A Baker’s Dozen with Lew Temple

LewTemple as AxelLew Temple as Axel

Lew Temple starred as Axel, one of the prisoners, along with Tomas, Oscar, Andrew, and Big Tiny, locked in the cafeteria by a guard who never returned when the apocalypse broke out. If you’ll remember, this was the first time we saw Axel, staring at the Survivors through the grating as he watched in shock as they amputated Hershel’s leg

AxelSource:  AMC

I liked Axel. I wish he was still around to fight the Saviors. He might have had problems with pharmaceuticals but he was just a good guy with bad habits. I was hoping his and Carol’s friendship would grow into something more. She needed someone who was kind. When the Governor shot him in the head as he and Carol stood in the courtyard talking, it hurt my heart. Then when Carol had to use his body for protection from the hail of bullets, I think Axel would have been proud he helped save her, albeit posthumously.

Source:  AMC

Lew is just as great a guy as Axel was, minus the pharmaceuticals. 😉 I guess an actor’s personality can’t help but shine through in the character he is portraying. You can read all about him below in his baker’s dozen interview.

Where were you born and where did you grow up?

I was born and raised in New Orleans, Louisiana. This is particularly a fantastic place to have your imagination rooted. There is so much pageantry and revelry happening all of the time everywhere. It truly is a menagerie of living. The culture is unlike any other that I have experienced and I would say it is the best place to live or visit, at least for me.

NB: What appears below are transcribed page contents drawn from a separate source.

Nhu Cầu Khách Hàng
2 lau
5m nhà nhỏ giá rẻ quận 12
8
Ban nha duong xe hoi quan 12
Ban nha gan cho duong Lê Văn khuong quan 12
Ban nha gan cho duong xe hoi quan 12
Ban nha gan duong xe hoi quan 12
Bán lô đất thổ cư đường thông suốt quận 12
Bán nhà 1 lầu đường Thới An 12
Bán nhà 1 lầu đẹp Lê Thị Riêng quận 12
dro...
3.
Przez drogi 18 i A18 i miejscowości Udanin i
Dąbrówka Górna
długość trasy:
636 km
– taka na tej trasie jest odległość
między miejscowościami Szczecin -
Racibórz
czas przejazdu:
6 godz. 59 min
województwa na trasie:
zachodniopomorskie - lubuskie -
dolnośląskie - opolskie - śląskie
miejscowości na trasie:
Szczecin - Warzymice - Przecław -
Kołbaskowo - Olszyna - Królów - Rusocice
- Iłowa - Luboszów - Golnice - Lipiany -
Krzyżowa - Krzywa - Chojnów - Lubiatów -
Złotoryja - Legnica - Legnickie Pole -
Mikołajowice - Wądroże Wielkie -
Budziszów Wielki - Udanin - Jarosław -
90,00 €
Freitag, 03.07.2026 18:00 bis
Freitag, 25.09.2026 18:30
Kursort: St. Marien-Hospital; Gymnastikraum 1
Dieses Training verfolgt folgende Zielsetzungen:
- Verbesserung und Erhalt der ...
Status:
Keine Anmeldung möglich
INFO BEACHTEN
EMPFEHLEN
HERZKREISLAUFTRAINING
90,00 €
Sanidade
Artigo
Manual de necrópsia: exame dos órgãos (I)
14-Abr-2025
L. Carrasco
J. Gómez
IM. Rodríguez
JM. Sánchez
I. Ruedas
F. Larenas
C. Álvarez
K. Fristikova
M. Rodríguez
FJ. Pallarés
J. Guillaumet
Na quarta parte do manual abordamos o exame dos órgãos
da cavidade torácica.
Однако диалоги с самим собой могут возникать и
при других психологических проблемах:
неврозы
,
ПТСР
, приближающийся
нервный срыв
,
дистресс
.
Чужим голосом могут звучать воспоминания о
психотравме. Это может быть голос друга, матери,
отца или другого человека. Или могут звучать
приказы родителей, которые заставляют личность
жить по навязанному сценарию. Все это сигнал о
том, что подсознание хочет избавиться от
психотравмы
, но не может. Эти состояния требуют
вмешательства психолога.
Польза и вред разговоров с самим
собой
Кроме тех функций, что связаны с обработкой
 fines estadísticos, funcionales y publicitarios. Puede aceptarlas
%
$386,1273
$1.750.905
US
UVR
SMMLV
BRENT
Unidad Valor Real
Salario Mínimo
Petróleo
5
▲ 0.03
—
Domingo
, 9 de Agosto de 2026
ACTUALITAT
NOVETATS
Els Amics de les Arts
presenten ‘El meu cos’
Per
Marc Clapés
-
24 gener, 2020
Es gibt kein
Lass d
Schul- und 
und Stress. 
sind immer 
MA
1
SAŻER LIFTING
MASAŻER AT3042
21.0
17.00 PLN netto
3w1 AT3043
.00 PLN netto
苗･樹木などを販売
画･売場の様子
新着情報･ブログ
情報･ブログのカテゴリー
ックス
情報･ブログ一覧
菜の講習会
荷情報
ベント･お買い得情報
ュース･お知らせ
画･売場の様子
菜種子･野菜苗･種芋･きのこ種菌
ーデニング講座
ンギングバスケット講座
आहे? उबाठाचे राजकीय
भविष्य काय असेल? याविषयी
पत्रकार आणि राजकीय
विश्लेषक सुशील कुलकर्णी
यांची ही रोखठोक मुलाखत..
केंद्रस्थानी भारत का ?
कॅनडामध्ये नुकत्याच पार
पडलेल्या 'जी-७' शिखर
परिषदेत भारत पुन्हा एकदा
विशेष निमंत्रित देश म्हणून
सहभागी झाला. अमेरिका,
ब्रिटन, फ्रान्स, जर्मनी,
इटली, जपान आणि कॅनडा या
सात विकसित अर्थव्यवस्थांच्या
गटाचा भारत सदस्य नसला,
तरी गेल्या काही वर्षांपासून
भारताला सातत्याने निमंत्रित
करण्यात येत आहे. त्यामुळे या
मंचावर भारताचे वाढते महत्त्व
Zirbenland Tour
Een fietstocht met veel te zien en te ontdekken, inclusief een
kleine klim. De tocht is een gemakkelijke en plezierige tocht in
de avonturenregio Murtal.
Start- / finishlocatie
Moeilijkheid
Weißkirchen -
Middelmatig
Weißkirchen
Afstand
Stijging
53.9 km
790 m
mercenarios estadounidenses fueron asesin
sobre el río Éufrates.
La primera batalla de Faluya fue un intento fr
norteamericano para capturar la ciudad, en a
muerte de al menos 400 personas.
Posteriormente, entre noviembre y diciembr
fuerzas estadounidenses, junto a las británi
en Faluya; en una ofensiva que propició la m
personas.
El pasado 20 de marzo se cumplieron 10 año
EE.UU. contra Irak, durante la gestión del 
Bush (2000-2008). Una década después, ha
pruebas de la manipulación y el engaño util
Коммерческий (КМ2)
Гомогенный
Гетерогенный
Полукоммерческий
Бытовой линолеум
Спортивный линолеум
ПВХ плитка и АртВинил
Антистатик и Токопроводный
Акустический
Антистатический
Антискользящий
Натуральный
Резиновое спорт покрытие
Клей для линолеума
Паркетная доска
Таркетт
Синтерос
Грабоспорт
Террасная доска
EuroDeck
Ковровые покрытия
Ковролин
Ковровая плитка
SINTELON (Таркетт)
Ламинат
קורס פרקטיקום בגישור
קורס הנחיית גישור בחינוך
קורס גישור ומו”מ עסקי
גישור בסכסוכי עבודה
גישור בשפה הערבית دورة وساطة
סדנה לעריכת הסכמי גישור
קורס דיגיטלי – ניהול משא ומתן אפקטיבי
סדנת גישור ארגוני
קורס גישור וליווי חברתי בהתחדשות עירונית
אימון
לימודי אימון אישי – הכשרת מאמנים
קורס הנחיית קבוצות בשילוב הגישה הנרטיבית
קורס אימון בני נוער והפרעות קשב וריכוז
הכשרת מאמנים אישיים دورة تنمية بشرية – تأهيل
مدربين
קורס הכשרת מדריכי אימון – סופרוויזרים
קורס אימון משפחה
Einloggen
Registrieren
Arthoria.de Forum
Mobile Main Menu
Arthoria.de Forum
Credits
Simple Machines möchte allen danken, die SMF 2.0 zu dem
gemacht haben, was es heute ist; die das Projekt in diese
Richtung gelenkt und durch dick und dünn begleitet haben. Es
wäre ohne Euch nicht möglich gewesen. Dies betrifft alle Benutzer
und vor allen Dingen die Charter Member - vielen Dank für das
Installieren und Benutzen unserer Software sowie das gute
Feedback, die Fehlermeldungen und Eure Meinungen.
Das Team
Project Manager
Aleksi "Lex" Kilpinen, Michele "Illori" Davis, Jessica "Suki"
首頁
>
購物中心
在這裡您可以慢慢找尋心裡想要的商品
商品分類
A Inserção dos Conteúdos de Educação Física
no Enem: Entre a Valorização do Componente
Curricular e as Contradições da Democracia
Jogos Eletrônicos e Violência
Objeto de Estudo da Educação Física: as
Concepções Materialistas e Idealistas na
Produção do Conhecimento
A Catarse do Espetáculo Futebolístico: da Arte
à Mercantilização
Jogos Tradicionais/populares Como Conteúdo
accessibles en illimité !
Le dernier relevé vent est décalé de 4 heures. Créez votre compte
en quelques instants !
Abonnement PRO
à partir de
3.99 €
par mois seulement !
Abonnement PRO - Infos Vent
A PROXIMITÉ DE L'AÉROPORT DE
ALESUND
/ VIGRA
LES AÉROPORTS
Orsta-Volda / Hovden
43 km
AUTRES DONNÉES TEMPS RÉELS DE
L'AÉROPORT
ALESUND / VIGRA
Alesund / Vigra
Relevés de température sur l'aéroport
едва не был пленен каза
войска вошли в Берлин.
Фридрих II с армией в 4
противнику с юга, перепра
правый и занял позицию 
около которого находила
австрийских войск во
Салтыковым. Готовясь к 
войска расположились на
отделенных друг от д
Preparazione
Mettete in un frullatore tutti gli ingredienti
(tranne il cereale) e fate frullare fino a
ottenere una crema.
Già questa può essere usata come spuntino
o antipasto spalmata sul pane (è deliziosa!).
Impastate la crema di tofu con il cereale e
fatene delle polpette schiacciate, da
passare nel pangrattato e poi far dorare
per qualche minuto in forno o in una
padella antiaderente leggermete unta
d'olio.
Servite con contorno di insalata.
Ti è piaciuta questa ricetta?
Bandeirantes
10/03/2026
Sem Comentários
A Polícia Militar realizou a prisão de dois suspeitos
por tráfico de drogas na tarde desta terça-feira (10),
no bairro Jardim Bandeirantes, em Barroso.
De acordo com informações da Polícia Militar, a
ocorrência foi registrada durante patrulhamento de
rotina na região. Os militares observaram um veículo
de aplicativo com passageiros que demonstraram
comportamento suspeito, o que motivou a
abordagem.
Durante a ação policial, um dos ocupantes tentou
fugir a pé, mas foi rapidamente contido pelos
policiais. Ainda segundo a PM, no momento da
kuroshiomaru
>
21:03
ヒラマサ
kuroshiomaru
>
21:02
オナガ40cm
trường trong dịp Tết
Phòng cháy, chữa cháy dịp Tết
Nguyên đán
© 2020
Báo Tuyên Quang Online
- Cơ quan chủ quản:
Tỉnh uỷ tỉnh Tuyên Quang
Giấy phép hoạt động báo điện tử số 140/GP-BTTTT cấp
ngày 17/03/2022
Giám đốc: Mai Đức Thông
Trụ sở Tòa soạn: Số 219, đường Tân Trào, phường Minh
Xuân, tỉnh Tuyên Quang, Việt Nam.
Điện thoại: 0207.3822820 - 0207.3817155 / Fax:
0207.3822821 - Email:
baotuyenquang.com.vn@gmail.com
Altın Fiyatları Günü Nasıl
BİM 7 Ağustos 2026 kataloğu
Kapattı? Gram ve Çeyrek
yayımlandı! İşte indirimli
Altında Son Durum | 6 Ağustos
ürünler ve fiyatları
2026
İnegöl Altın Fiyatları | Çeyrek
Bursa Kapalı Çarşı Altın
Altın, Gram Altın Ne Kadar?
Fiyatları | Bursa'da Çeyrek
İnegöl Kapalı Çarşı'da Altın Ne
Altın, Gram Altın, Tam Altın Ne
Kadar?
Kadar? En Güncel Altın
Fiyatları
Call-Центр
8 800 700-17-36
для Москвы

Did you always want to be an actor?

I never thought about being an actor growing up. I was passionate about baseball, still am. I wanted to play Major League Baseball. I have the same dream today as I did when I was twelve. Taking the field in a Big League stadium, playing a Major League game. I thought the people I saw on screen or television were real. I had no idea they were acting. That was a wonderful fantasy to hold, and I always think it is best as a child not to know who is playing those parts. Alas, that ship has sailed in this information society and the wonder bubble has burst. I started acting when I followed an attractive young lady into an acting class to get a date. I saw what was being done on stage and I was bit by the bug from that moment on. I knew that is what I was supposed to be doing. I have been trying to figure it out ever since.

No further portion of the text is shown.